◆ **Your instructions**
Could you copy every line in the listing below that has the word "Color"?
.....
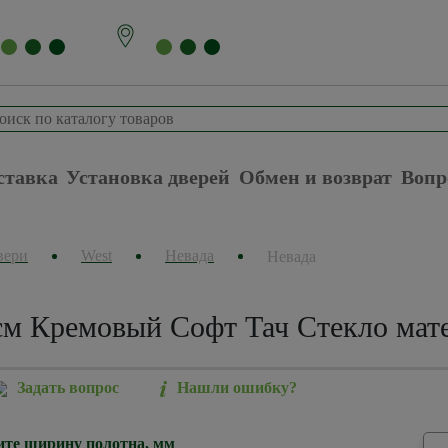
ставка
Установка дверей
Обмен и возврат
Вопр
вери
West
Невада
Невада
см Кремовый Софт Тач Стекло мате
Задать вопрос
Нашли ошибку?
те ширину полотна, мм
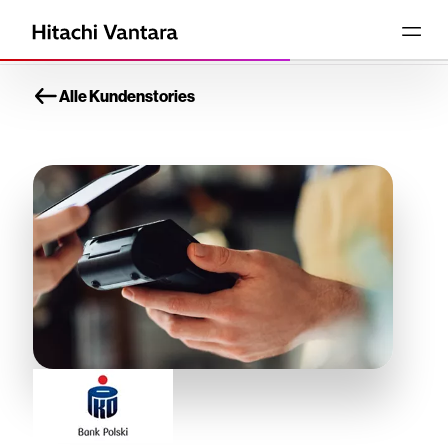
Alle Kundenstories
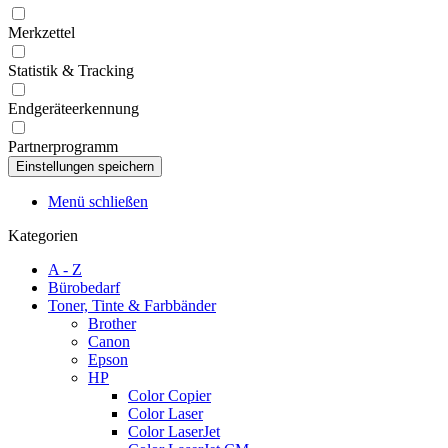
Merkzettel
Statistik & Tracking
Endgeräteerkennung
Partnerprogramm
Menü schließen
Kategorien
A - Z
Bürobedarf
Toner, Tinte & Farbbänder
Brother
Canon
Epson
HP
Color Copier
Color Laser
Color LaserJet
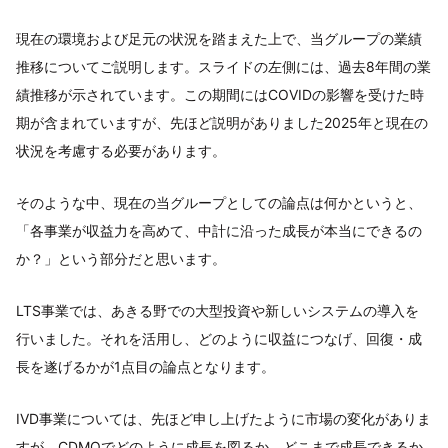
現在の環境および足元の状況を踏まえた上で、当グループの業績
推移についてご説明します。スライドの左側には、過去8年間の業
績推移が示されています。この期間にはCOVIDの影響を受けた時
期が含まれていますが、先ほど説明がありました2025年と現在の
状況を考慮する必要があります。
そのような中、現在の当グループとしての論点は何かというと、
「各事業が収益力を高めて、中計に沿った成長が本当にできるの
か？」という部分だと思います。
LTS事業では、あきる野での大型投資や新しいシステムの導入を
行いました。それを活用し、どのように収益につなげ、回復・成
長を遂げるかが1点目の論点となります。
IVD事業については、先ほど申し上げたように市場の変化がありま
すが、CDMOでどのように成長を図るか、どこまで成長できるか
.....
◆ **Your response**
Color Copier
Color Laser
Color LaserJet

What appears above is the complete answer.